Yoga therapy is of modern coinage and represents a first effort to integrate traditional yogic concepts and techniques with Western medical and psychological knowledge. Whereas traditional Yoga is primarily concerned with personal transcendence on the part of a "normal" or healthy individual, Yoga therapy aims at the holistic treatment of various kinds of psychological or somatic dysfunctions ranging from back problems to emotional distress. Both approaches, however, share an understanding of the human being as an integrated body-mind system, which can function optimally only when there is a state of dynamic balance.
Yoga Therapy vs Yoga Class
Many people first learn about yoga through its physical practices, but a common misconception is that it’s all about stretching or movement. In fact, yoga therapy can help people who can’t move at all, as well as active individuals!
The yogic model of health is unique because it addresses every aspect of life rather than considering each body part or system separately. Yoga therapy is a safe way of working with the natural capacity of your body and mind to optimize well-being.

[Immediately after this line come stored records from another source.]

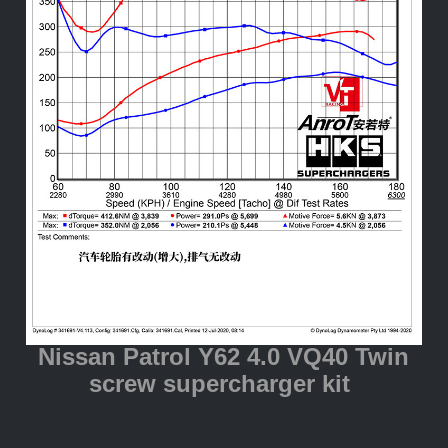
Nissan Patrol Y62 4.0 VQ40 Twin
screw supercharger kit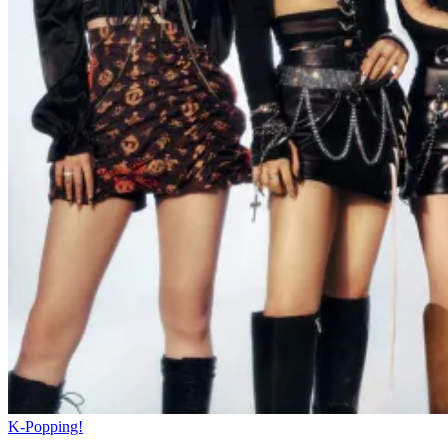
K-Popping!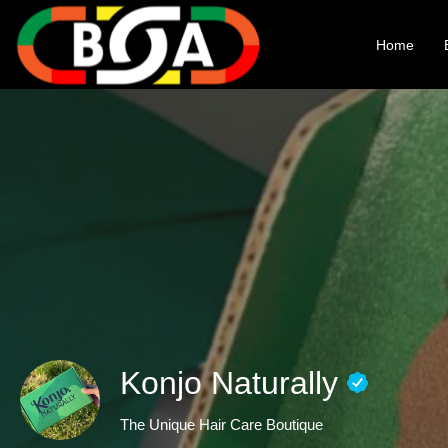
Home
Konjo Naturally
The Unique Hair Care Boutique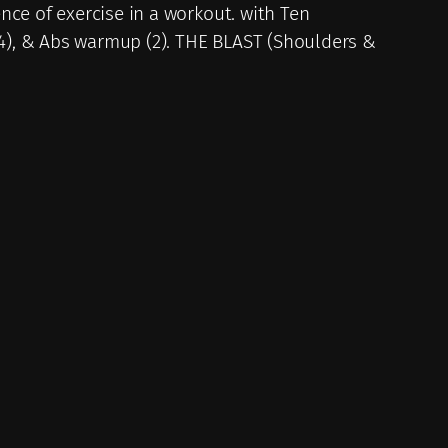
nce of exercise in a workout. with Ten
(4), & Abs warmup (2). THE BLAST (Shoulders &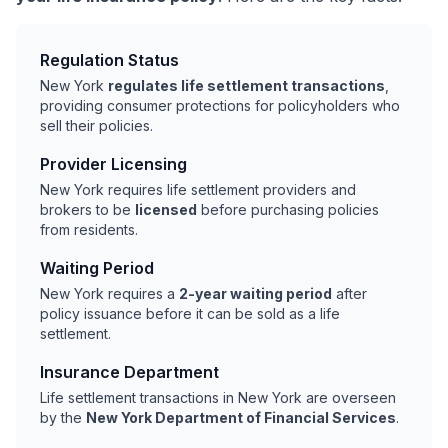
Regulation Status
New York
regulates life settlement transactions
,
providing consumer protections for policyholders who
sell their policies.
Provider Licensing
New York requires life settlement providers and
brokers to be
licensed
before purchasing policies
from residents.
Waiting Period
New York requires a
2-year waiting period
after
policy issuance before it can be sold as a life
settlement.
Insurance Department
Life settlement transactions in New York are overseen
by the
New York Department of Financial Services
.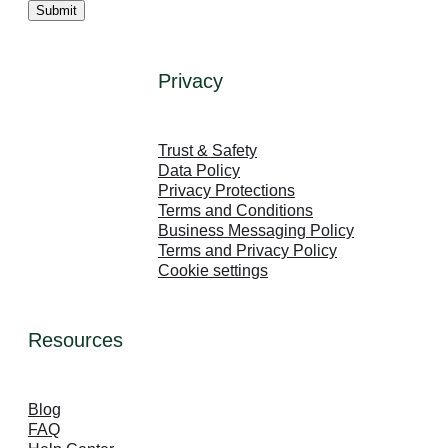
Privacy
LinkedIn
Facebook
Instagram
Trust & Safety
Data Policy
Privacy Protections
Terms and Conditions
Business Messaging Policy
Terms and Privacy Policy
Cookie settings
Resources
Blog
FAQ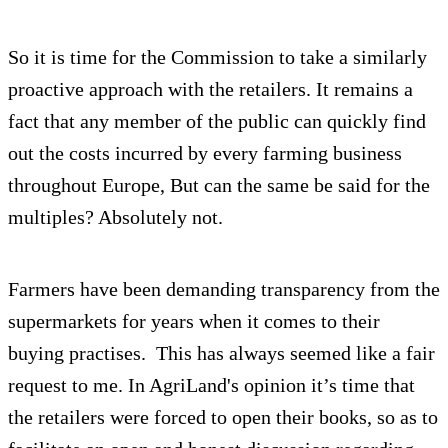
So it is time for the Commission to take a similarly
proactive approach with the retailers. It remains a
fact that any member of the public can quickly find
out the costs incurred by every farming business
throughout Europe, But can the same be said for the
multiples? Absolutely not.
Farmers have been demanding transparency from the
supermarkets for years when it comes to their
buying practises. This has always seemed like a fair
request to me. In AgriLand's opinion it’s time that
the retailers were forced to open their books, so as to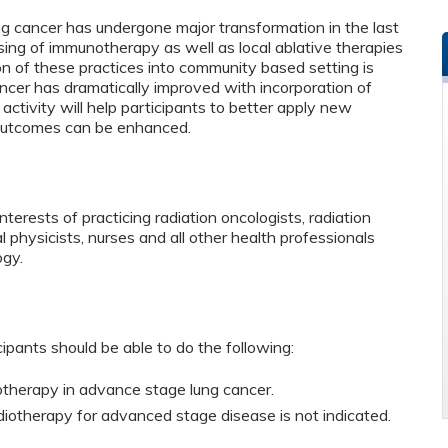
g cancer has undergone major transformation in the last
sing of immunotherapy as well as local ablative therapies
n of these practices into community based setting is
cancer has dramatically improved with incorporation of
ctivity will help participants to better apply new
 outcomes can be enhanced.
terests of practicing radiation oncologists, radiation
l physicists, nurses and all other health professionals
ogy.
cipants should be able to do the following:
iotherapy in advance stage lung cancer.
iotherapy for advanced stage disease is not indicated.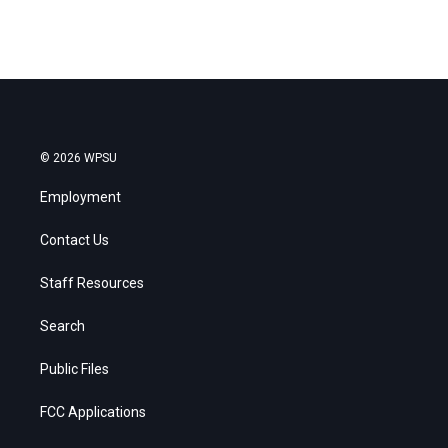
© 2026 WPSU
Employment
Contact Us
Staff Resources
Search
Public Files
FCC Applications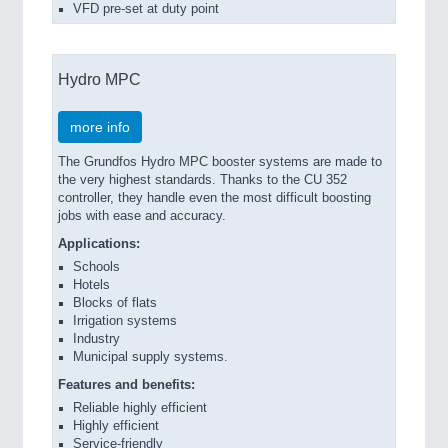
VFD pre-set at duty point
Hydro MPC
more info
The Grundfos Hydro MPC booster systems are made to
the very highest standards. Thanks to the CU 352
controller, they handle even the most difficult boosting
jobs with ease and accuracy.
Applications:
Schools
Hotels
Blocks of flats
Irrigation systems
Industry
Municipal supply systems.
Features and benefits:
Reliable highly efficient
Highly efficient
Service-friendly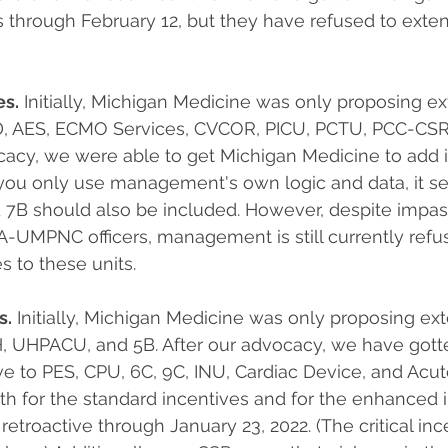
s through February 12, but they have refused to extend
es.
 Initially, Michigan Medicine was only proposing e
8D, AES, ECMO Services, CVCOR, PICU, PCTU, PCC-CSR 
cacy, we were able to get Michigan Medicine to add i
you only use management's own logic and data, it s
 7B should also be included. However, despite impas
MPNC officers, management is still currently refusi
 to these units.
s.
 Initially, Michigan Medicine was only proposing ex
, UHPACU, and 5B. After our advocacy, we have gott
e to PES, CPU, 6C, 9C, INU, Cardiac Device, and Acute 
th for the standard incentives and for the enhanced i
etroactive through January 23, 2022. (The critical ince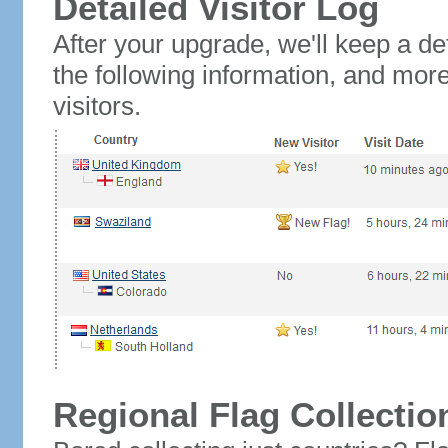
Detailed Visitor Log
After your upgrade, we'll keep a det
the following information, and mor
visitors.
Regional Flag Collectio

A general public yoga class can certainly ease everyday aches, pains, and mood complaints. But a yoga therapy session, whether one-to-one or in a small group, goes much further because it is tailored to the individual.
What is Yoga Therapy?
Medical research shows that Yoga therapy is among the most effective complementary therapies for several common aliments. The profession embodies the breadth of scope and adaptability to remain grounded in its roots while incorporating other philosophical and scientific material. It links key yoga therapy concepts to philosophical and neurophysiological ideas such as phenomenology, eudemonic well-being, ethical inquiry, polyvagal theory, interoception, top-down and bottom up regulation, and resilience.